発達障害は特性。我慢が足りないとか、しつけが原因ではない

 発達障害という言葉そのものはどこかで聞いたことがある、という人もいると思いますが、詳しいことはよく分からないという人も多いようです。そもそも発達障害とは、どんなものなのでしょうか?

 発達障害というのは、子どもが社会生活をするうえで身に付けたい考え方や行動、生活習慣、学力などが、なかなか身に付けづらい状態のこと。社会性やコミュニケーション力、学習能力などの特定の発達に遅れや偏り、困難さがあるので、「発達障害」と呼ばれます。
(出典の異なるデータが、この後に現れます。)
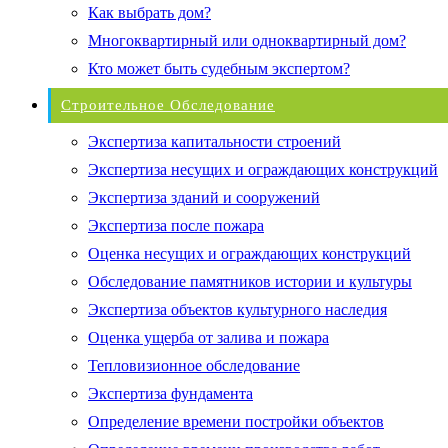
Как выбрать дом?
Многоквартирный или одноквартирный дом?
Кто может быть судебным экспертом?
Строительное Обследование
Экспертиза капитальности строений
Экспертиза несущих и ограждающих конструкций
Экспертиза зданий и сооружений
Экспертиза после пожара
Оценка несущих и ограждающих конструкций
Обследование памятников истории и культуры
Экспертиза объектов культурного наследия
Оценка ущерба от залива и пожара
Тепловизионное обследование
Экспертиза фундамента
Определение времени постройки объектов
 例えば、じっとしていなければならない場面で体が動いてしまい、そわそわしたり、立ち歩いたりしてしまう。感情のコントロールが不得意で、急にキレて暴力を振るったり暴言を吐いたりする。保育所などで周りの子どもとなじめず、活動から外れてしまう。こうした子どもの様子も、背景に発達障害があることで起きているケースがあります。

 こういう場合、「親の教育がなっていない」とか「子ども本人の性格が悪い」などと周囲から責められることが少なくありません。しかし、発達障害というのは生まれながらの特性であって、決して子ども本人がだらしがないとか、我慢が足りないということではありません。もちろん、親のしつけが原因でもないのです。

 ただ、その発達障害の特性がまだまだ一般には知られておらず、周囲の人からすると、理解できない言動に映ってしまいがちです。そのため、保育所や学校などでトラブルになってしまうことが少なくないのが現実なのです。